There are numerous experts who question this story.
The Oxford Companion to Food
insists it was developed at Paris’s Restaurant Paillard in 1889 and named after an actress who played a chambermaid serving pancakes in a contemporary comedy. The food encyclopedia does point out that this original version did not have liquor and was not flamed at the table like Charpentier’s bungled effort.

However preposterous, it’s hard not to root for the veracity of Charpentier’s story. Late in life, he found himself in the Southern California seaside town of Redondo Beach financially broken with just ten dollars in his pocket.
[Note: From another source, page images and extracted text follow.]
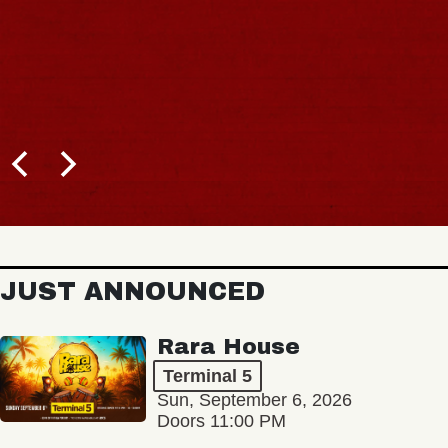
JUST ANNOUNCED
Rara House
Terminal 5
Sun, September 6, 2026
Doors 11:00 PM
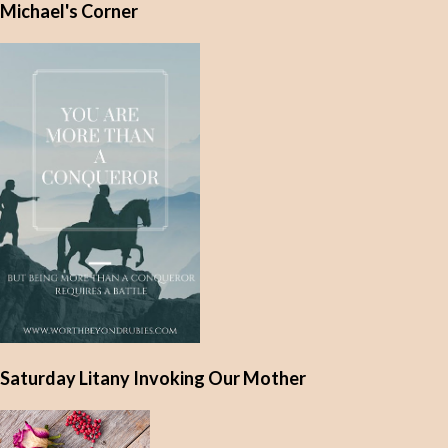
Michael's Corner
n
t
s
Saturday Litany Invoking Our Mother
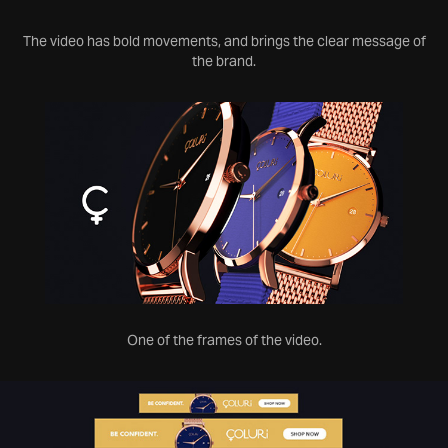
The video has bold movements, and brings the clear message of
the brand.
One of the frames of the video.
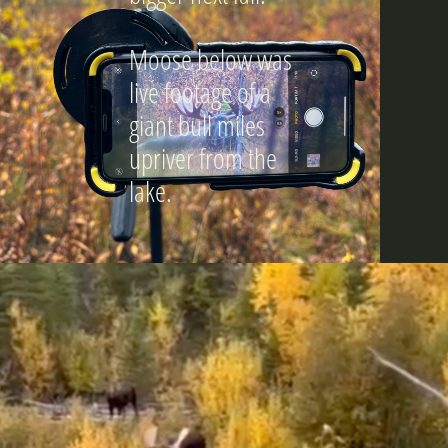
Moose below was
live footage of a
giant bull miles
upriver from the
lake.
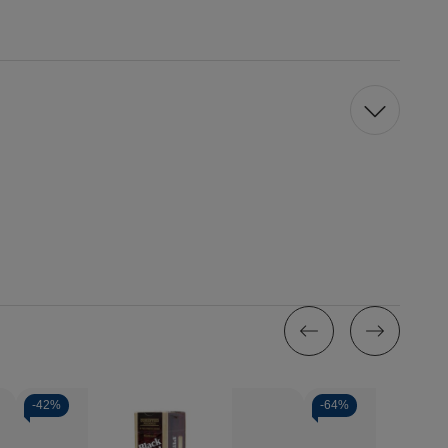
-
42%
-
64%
He secured a very small space—described once as “unglamorous as a hamburger stand”—and began serving a single dinner to one party a night. Groups of between twelve and sixteen guests would beg to score a table and indulge in the master’s cooking, for which he charged an extremely reasonable eight dollars a head. His patrons had to be incredibly patient: It took
four years
to get in for a meal.

Charpentier, who passed away in 1961, could have cashed in on his notoriety, but he seemed pleased to take things slow. “I only make enough money to live. . . . My reward is the joy of good eating, good companionship, and happy diners,” he said.
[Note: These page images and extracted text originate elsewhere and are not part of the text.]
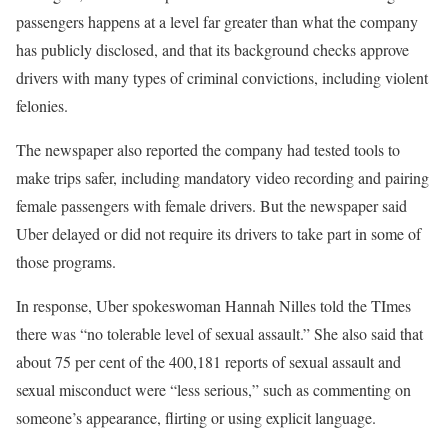
passengers happens at a level far greater than what the company
has publicly disclosed, and that its background checks approve
drivers with many types of criminal convictions, including violent
felonies.
The newspaper also reported the company had tested tools to
make trips safer, including mandatory video recording and pairing
female passengers with female drivers. But the newspaper said
Uber delayed or did not require its drivers to take part in some of
those programs.
In response, Uber spokeswoman Hannah Nilles told the TImes
there was “no tolerable level of sexual assault.” She also said that
about 75 per cent of the 400,181 reports of sexual assault and
sexual misconduct were “less serious,” such as commenting on
someone’s appearance, flirting or using explicit language.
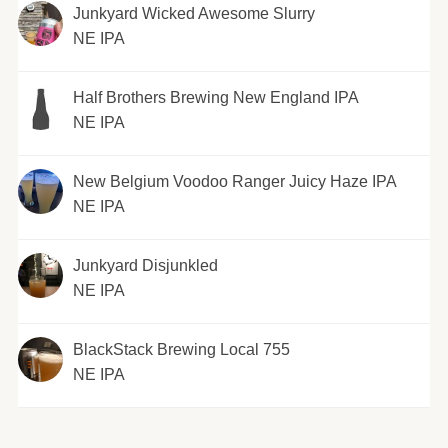
Junkyard Wicked Awesome Slurry
NE IPA
Half Brothers Brewing New England IPA
NE IPA
New Belgium Voodoo Ranger Juicy Haze IPA
NE IPA
Junkyard Disjunkled
NE IPA
BlackStack Brewing Local 755
NE IPA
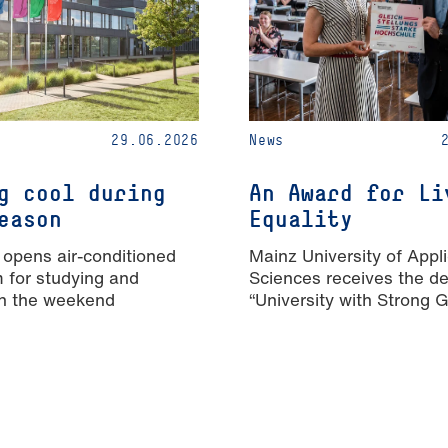
29.06.2026
News
g cool during
An Award for Li
eason
Equality
 opens air-conditioned
Mainz University of Appl
m for studying and
Sciences receives the de
n the weekend
“University with Strong 
Equality”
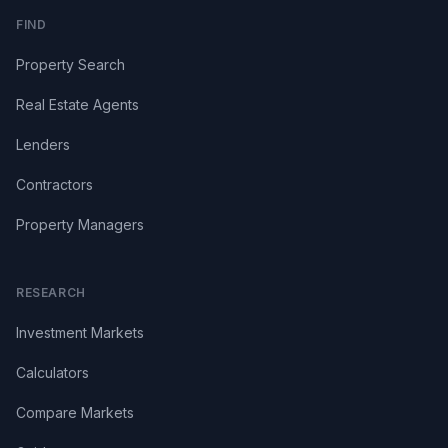
FIND
Property Search
Real Estate Agents
Lenders
Contractors
Property Managers
RESEARCH
Investment Markets
Calculators
Compare Markets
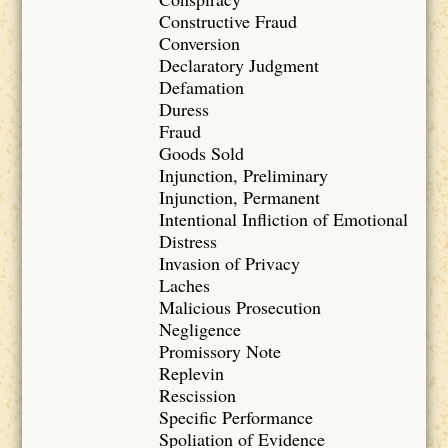
Constructive Fraud
Conversion
Declaratory Judgment
Defamation
Duress
Fraud
Goods Sold
Injunction, Preliminary
Injunction, Permanent
Intentional Infliction of Emotional
Distress
Invasion of Privacy
Laches
Malicious Prosecution
Negligence
Promissory Note
Replevin
Rescission
Specific Performance
Spoliation of Evidence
His crêpes Suzette story is likely a tall tale, but if that’s the only reason he’s remembered today, I’m buying.

 

 

Granny Smith Apples: Garbage discovery

Quick quiz: Which of the following was an actual person: Betty Crocker, Granny Smith, or Aunt Jemima? As we’re talking about those great green apples in this section (America’s favorite apple pie filler), I’m sure you’re not surprised that the correct answer is Granny Smith. Before she was a granny, Maria Smith had lived a lot of life. Born in 1800 in Sussex, England, Maria, along with her husband, Thomas, and their five children, emigrated to New South Wales, Australia, in 1838. After a number of years in the new country, the family bought a thirty-four-acre farm for £605 (approximately $56,000 in today’s dollars) and started growing fruit.

  

Although the Smiths were producing a number of fruits, the famed apples that bear Maria’s name weren’t a part of the crop. Truth be told, with five children and, by that time, grandchildren (hence the granny sobriquet), Mrs. Smith probably wasn’t intently focused on picking or growing in the farm’s early years. But by the late 1860s, Thomas had become infirm, forcing the aging grandmother to take over the business.
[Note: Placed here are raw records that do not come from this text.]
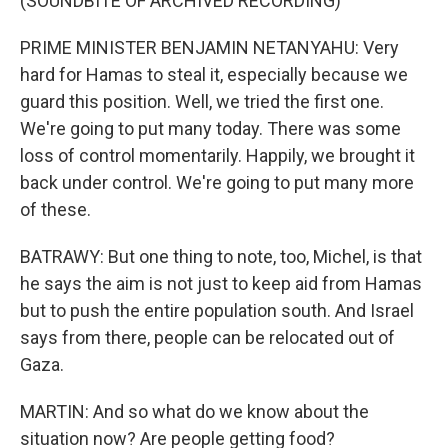
(SOUNDBITE OF ARCHIVED RECORDING)
PRIME MINISTER BENJAMIN NETANYAHU: Very
hard for Hamas to steal it, especially because we
guard this position. Well, we tried the first one.
We're going to put many today. There was some
loss of control momentarily. Happily, we brought it
back under control. We're going to put many more
of these.
BATRAWY: But one thing to note, too, Michel, is that
he says the aim is not just to keep aid from Hamas
but to push the entire population south. And Israel
says from there, people can be relocated out of
Gaza.
MARTIN: And so what do we know about the
situation now? Are people getting food?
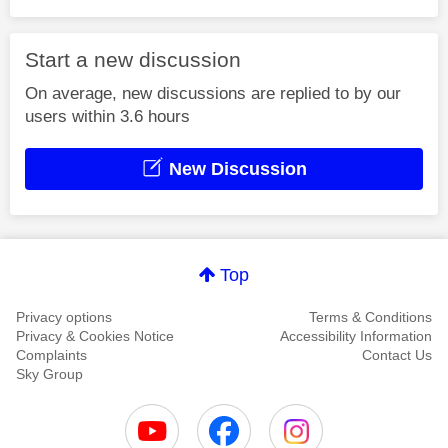
Start a new discussion
On average, new discussions are replied to by our
users within 3.6 hours
New Discussion
Top
Privacy options
Terms & Conditions
Privacy & Cookies Notice
Accessibility Information
Complaints
Contact Us
Sky Group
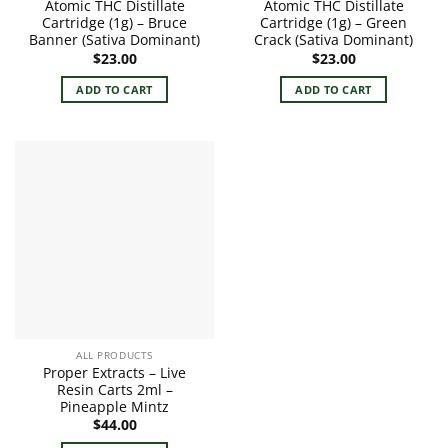
Atomic THC Distillate
Atomic THC Distillate
Cartridge (1g) – Bruce
Cartridge (1g) – Green
Banner (Sativa Dominant)
Crack (Sativa Dominant)
$
23.00
$
23.00
ADD TO CART
ADD TO CART
ALL PRODUCTS
Proper Extracts – Live
Resin Carts 2ml –
Pineapple Mintz
$
44.00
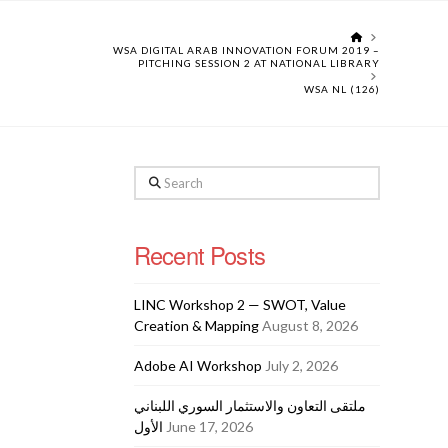
HOME
WSA DIGITAL ARAB INNOVATION FORUM 2019 –
PITCHING SESSION 2 AT NATIONAL LIBRARY
WSA NL (126)
Search
Recent Posts
LINC Workshop 2 — SWOT, Value
Creation & Mapping
August 8, 2026
Adobe AI Workshop
July 2, 2026
ملتقى التعاون والاستثمار السوري اللبناني
الأول
June 17, 2026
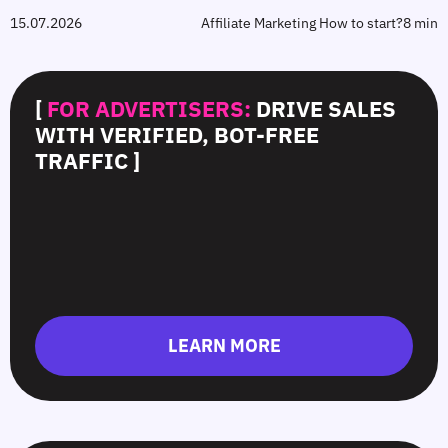
15.07.2026
Affiliate Marketing How to start?
8 min
[
FOR ADVERTISERS:
DRIVE SALES
WITH VERIFIED, BOT-FREE
TRAFFIC ]
LEARN MORE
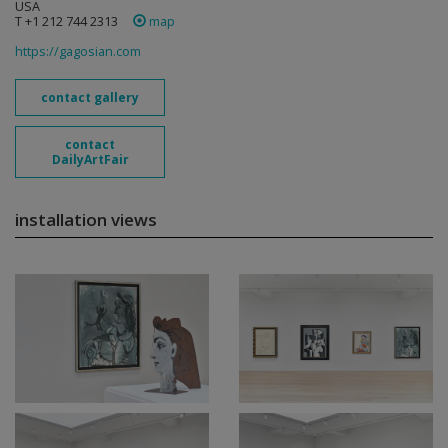
USA
T +1 212 744 2313
map
https://gagosian.com
contact gallery
contact
DailyArtFair
installation views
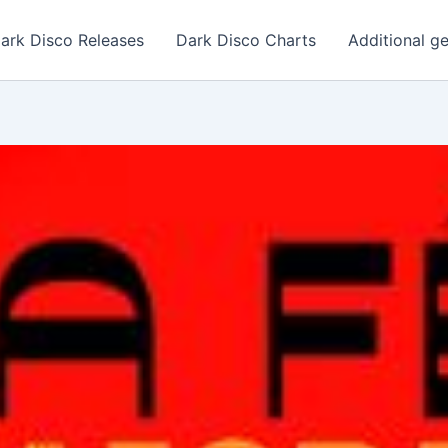
ark Disco Releases
Dark Disco Charts
Additional g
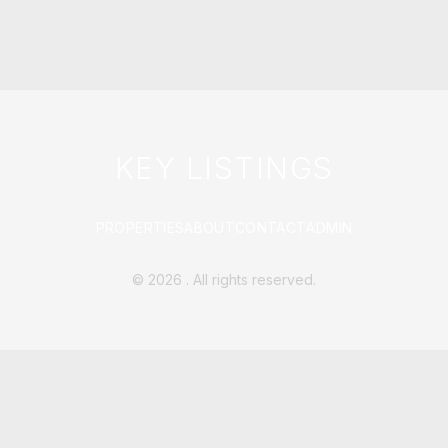
KEY LISTINGS
PROPERTIES
ABOUT
CONTACT
ADMIN
©
2026
. All rights reserved.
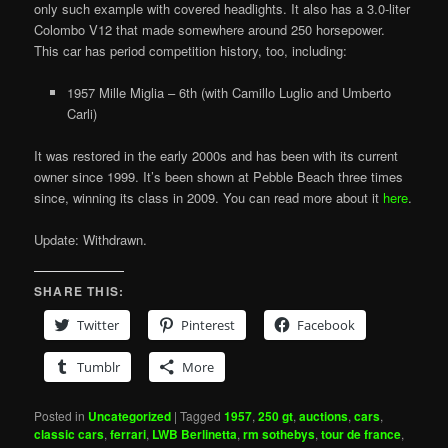
only such example with covered headlights. It also has a 3.0-liter
Colombo V12 that made somewhere around 250 horsepower.
This car has period competition history, too, including:
1957 Mille Miglia – 6th (with Camillo Luglio and Umberto
Carli)
It was restored in the early 2000s and has been with its current
owner since 1999. It’s been shown at Pebble Beach three times
since, winning its class in 2009. You can read more about it
here
.
Update: Withdrawn.
SHARE THIS:
Twitter
Pinterest
Facebook
Tumblr
More
Posted in
Uncategorized
|
Tagged
1957
,
250 gt
,
auctions
,
cars
,
classic cars
,
ferrari
,
LWB Berlinetta
,
rm sothebys
,
tour de france
,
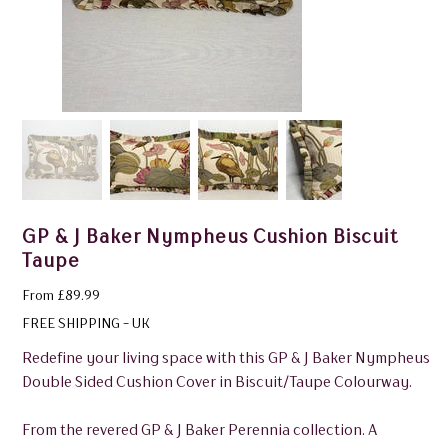
GP & J Baker Nympheus Cushion Biscuit
Taupe
Price
From
£89.99
FREE SHIPPING - UK
Redefine your living space with this GP & J Baker Nympheus
Double Sided Cushion Cover in Biscuit/Taupe Colourway.
From the revered GP & J Baker Perennia collection. A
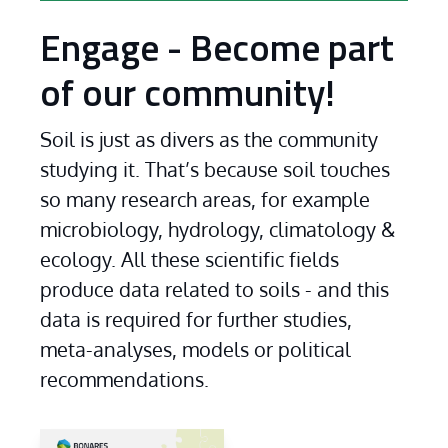
Engage - Become part
of our community!
Soil is just as divers as the community 
studying it. That’s because soil touches 
so many research areas, for example 
microbiology, hydrology, climatology & 
ecology. All these scientific fields 
produce data related to soils - and this 
data is required for further studies, 
meta-analyses, models or political 
recommendations.
...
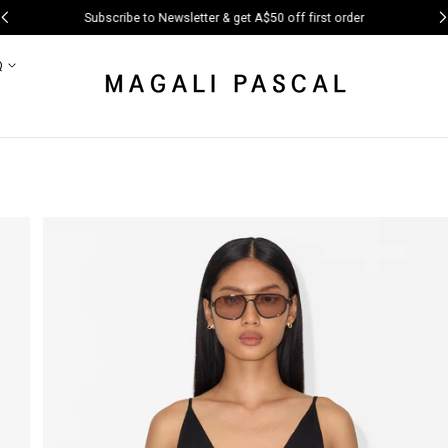
Subscribe to Newsletter & get A$50 off first order
Q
It was during this period that Maria made her discovery, which was, without a doubt, never planned. Smith’s grandson Benjamin Spurway recounted years later that Smith had been given French crab apples from Tasmania by a fruit agent and Granny used them to produce apple pies. She discarded the unused peels and cores through an open window next to the kitchen. Sometime later she noticed a seedling growing near her wall with an odd new apple. Another variation on the story has Granny dumping rotting French crabs beside a nearby creek and discovering a wee new apple tree there.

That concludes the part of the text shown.